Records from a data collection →
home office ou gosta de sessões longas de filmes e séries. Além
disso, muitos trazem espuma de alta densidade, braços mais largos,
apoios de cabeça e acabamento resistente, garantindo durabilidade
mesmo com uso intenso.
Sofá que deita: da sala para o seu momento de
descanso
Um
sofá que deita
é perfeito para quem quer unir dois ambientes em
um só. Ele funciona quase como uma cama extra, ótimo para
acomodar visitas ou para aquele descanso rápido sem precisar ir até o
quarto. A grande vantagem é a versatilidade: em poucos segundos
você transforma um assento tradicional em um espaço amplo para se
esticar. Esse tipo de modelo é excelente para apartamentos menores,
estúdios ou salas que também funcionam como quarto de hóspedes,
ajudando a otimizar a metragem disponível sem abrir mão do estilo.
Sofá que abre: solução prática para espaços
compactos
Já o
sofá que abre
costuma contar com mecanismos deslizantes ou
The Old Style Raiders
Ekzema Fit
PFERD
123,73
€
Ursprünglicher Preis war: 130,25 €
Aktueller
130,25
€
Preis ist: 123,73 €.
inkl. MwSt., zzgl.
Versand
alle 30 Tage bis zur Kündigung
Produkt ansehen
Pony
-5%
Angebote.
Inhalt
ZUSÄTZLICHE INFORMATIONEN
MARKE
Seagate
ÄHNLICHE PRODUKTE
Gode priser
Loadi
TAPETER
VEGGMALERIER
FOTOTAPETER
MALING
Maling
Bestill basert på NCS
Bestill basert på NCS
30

ASSIGNED TASK → What are the lines from the one with "ÄHNLICHE PRODUKTE" through the last line of the records above? Quote them exactly and add nothing.

SOLUTION TO THE EXERCISE →
ÄHNLICHE PRODUKTE
Gode priser
Loadi
TAPETER
VEGGMALERIER
FOTOTAPETER
MALING
Maling
Bestill basert på NCS
Bestill basert på NCS
30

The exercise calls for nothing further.